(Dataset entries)
━━━━━━━━━━━━━━━━━━━━
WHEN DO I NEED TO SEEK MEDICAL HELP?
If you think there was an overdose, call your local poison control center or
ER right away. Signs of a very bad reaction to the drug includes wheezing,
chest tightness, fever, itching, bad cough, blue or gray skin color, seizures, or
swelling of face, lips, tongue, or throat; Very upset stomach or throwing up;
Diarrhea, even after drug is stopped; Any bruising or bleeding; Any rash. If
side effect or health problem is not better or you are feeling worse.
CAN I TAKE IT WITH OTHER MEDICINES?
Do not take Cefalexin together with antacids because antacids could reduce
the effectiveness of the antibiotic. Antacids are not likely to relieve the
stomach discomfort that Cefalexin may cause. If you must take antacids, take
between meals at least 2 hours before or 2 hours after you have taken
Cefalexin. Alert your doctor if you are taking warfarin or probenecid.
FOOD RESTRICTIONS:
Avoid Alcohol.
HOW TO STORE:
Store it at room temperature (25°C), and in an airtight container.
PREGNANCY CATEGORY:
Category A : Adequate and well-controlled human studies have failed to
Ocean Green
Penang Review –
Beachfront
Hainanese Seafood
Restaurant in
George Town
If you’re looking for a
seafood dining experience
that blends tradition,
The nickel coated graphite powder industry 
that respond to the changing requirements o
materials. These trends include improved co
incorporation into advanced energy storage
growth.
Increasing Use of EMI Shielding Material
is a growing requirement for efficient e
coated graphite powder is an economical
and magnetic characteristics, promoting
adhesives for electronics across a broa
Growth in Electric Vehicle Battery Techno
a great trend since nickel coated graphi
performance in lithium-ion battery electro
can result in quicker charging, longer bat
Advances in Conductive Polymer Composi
━━━━━━━━━━━━━━━━━━━━
Write out only those lines of the entries that lie between the line containing "adhesives for electronics across a broa" and the last line, inclusive, reproducing them exactly.

## Written solution
adhesives for electronics across a broa
Growth in Electric Vehicle Battery Techno
a great trend since nickel coated graphi
performance in lithium-ion battery electro
can result in quicker charging, longer bat
Advances in Conductive Polymer Composi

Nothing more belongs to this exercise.